Living on the edge. That was the first thing I thought when I glanced outside a few mornings ago and saw Ringo, for reasons only a feline might know, crouched on the outside of the protective railing of my deck a full story up from ground level. The deck is perfectly safe, a nice size, has a table and chairs and umbrella for when the sun shines. Seemingly none of that is particularly appealing. Instead, what is appealing is carefully squeezing through the rails and perching perilously on the edge, because he can see the world better?
In sporting parlance, humans with similar predispositions are often called “adrenaline junkies” – athletes, both professional and amateur, who seek the thrills of pushing the limits of human endeavor and sometimes existence. Perhaps you have seen those suits that allow human beings to fly without a parachute, a hang-glider, or any other mechanical apparatus. I have dreams of being able to fly and soar, but no, putting on one of those suits and flinging myself off the side of a mountain does not appeal to me as a realization of that dream. I’m more hoping that may be a part of an eternal experience.

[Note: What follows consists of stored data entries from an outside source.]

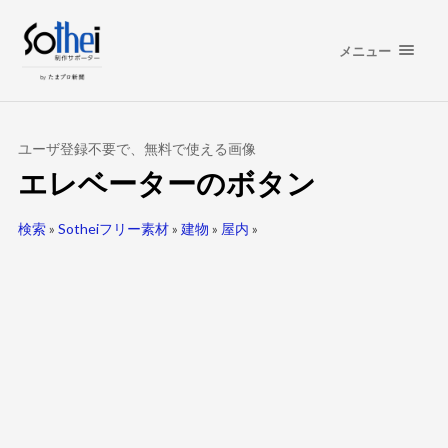
メニュー
ユーザ登録不要で、無料で使える画像
エレベーターのボタン
検索
»
Sotheiフリー素材
»
建物
»
屋内
»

A friend once told me, when we were hanging out and talking about multiple possibilities of how faith communities and human beings walking the way of Jesus might be able to change the world, that there are levels of living on the edge. He says, “There’s living on the edge, living on the cutting edge, and living on the bleeding edge. The last one is the step too far from which you can’t always recover well.”

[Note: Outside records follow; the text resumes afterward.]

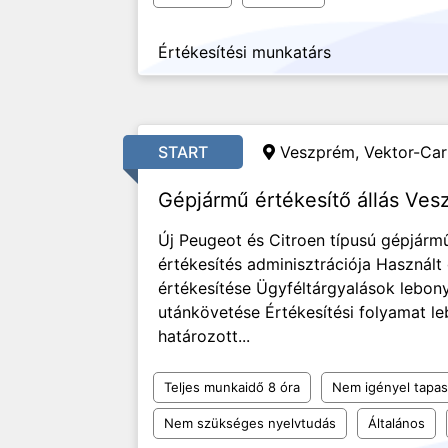
Értékesítési munkatárs
START
Veszprém, Vektor-Car 
Gépjármű értékesítő állás Ve
Új Peugeot és Citroen típusú gépjárm
értékesítés adminisztrációja Használ
értékesítése Ügyféltárgyalások lebony
utánkövetése Értékesítési folyamat l
határozott...
Teljes munkaidő 8 óra
Nem igényel tapas
Nem szükséges nyelvtudás
Általános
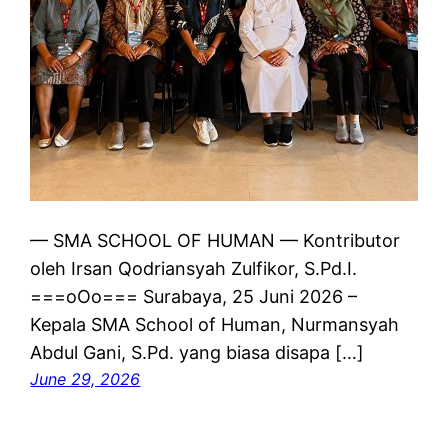
— SMA SCHOOL OF HUMAN — Kontributor
oleh Irsan Qodriansyah Zulfikor, S.Pd.I.
===oOo=== Surabaya, 25 Juni 2026 –
Kepala SMA School of Human, Nurmansyah
Abdul Gani, S.Pd. yang biasa disapa […]
June 29, 2026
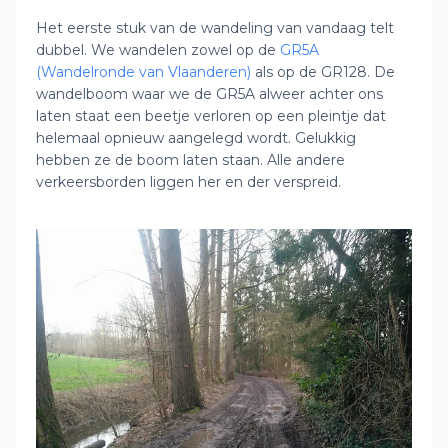
Het eerste stuk van de wandeling van vandaag telt
dubbel. We wandelen zowel op de
GR5A
(Wandelronde van Vlaanderen)
als op de GR128. De
wandelboom waar we de GR5A alweer achter ons
laten staat een beetje verloren op een pleintje dat
helemaal opnieuw aangelegd wordt. Gelukkig
hebben ze de boom laten staan. Alle andere
verkeersborden liggen her en der verspreid.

Hmmm, those are interesting nuances to what might seem a fairly general concept.
For me the bleeding edge, the step too far toward a dream, is believing I can put on a suit with a form of wings and fly the way I see myself in dreams. The bleeding edge is hearing the thunder and lightning of an approaching storm and deciding to continue to grab a metal stick to attempt to put a dimpled ball in a hole marked by a flag. That lightning might hit other people but certainly not me. Maybe de-nial ain’t just a river in Egypt, as wise-acre friends might say. The bleeding edge might be deciding we know what’s best for the world and, in order to fulfill that “best,” we decide forcing folks to follow our way with threat and violence is worth it for their ultimate best. The kind of world Jesus was living in during the Pax Romana, perhaps. We all want peace, but using tools like crucifixion to “force or enforce” that peace seems a bit oxy-moronic.

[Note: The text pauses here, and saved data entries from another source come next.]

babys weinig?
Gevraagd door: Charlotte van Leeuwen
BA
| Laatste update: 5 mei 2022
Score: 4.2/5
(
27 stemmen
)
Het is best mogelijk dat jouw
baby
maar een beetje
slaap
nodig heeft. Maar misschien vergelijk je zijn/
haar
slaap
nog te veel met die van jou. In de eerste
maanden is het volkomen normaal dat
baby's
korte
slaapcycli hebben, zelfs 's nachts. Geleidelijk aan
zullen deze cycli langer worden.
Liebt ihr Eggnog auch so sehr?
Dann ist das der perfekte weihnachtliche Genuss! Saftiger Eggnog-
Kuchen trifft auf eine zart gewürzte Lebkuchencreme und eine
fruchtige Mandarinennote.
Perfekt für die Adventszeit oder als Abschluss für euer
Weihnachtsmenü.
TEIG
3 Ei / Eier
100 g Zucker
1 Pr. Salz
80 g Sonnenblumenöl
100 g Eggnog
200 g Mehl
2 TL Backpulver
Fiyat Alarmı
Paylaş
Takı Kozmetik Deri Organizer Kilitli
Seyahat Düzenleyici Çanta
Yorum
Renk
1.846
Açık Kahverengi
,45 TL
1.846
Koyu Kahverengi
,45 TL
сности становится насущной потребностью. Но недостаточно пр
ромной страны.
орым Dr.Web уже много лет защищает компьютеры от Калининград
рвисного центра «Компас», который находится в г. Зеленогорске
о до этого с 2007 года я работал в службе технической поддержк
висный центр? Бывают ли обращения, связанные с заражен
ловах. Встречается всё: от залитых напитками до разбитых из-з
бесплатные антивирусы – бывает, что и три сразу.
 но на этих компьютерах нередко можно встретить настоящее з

What about the cutting edge? Is the cutting edge a willingness to attempt those impossibilities defined by the general population, in order to make steps forward that otherwise we might never make? Wilbur and Orville Wright deciding they could get a machine with an engine and wings off the ground and working until they did? Abraham Lincoln not giving up on a political career after multiple defeats at multiple levels and yet ending up in the right place at the right time to move this country toward a lasting union, the essence of which fulfilled a living part of our preamble to the constitution: “We hold these truths to be self-evident that all persons (sic. men) are created equal, that they are endowed, by their creator, with certain unalienable rights. That among these are life, liberty, and the pursuit of happiness.” (Thanks Miss Sebelius, my Senior class Government teacher, for making us memorize the preamble. I can still recite it on command. Her pedagogy was a bit built on fear, but I guess it worked! Public school education right here!) Is the cutting edge a local church struggling mightily with what to do about a building in a downtown area that wouldn’t sell when it was supposed to, after the congregation moved to a newly built, greatly in debt space 10 minutes away? Then somehow in the struggle (God) deciding to live into the possibility of a Mission Center? The cutting edge doesn’t always lead to “successful” results, but perhaps the results aren’t always the greatest value.
What about simply living on the edge? Not cutting or bleeding, but just the “edge”. What does that mean for us in this day and time? Perhaps it means believing there is still a way forward in the midst of deep divisions. Perhaps it means remaining open and invitational to those whose perspectives and life choices are vastly different from ours. Perhaps it means trusting that God is in the midst of the most ugly and destructive situations we human beings create for ourselves and offering grace in the midst of all the places and consequences we find ourselves facing and through which we struggle to find meaning and purpose.
Honestly? I’m glad my dog Bud is way too big to fit through the spindles on the deck to perch on the outside to see the world from a fresh perspective. I’m glad Ringo’s bro Oscar has decided the world outside the house is just waaaay too big so “living on the edge” for him is perching safely on the window-sill and yelling at the birds that dare fly past. And then there’s Ringo – the cat who believes that sometimes a mostly dead snake is a great gift, that cat-er-wawls so loudly that above my concerns, I let him out to release his inner lion into the world, and who will most likely continue to perch precariously just outside the limits of my version of safety and in so doing, be who he is created to be.
Wherever and whatever our level of “edge” is, living into who we are created to be as individuals, as communities, maybe even as denominations, our trust in a creative power who wants good things for us is the power that draws us together and is that which will lead us forward.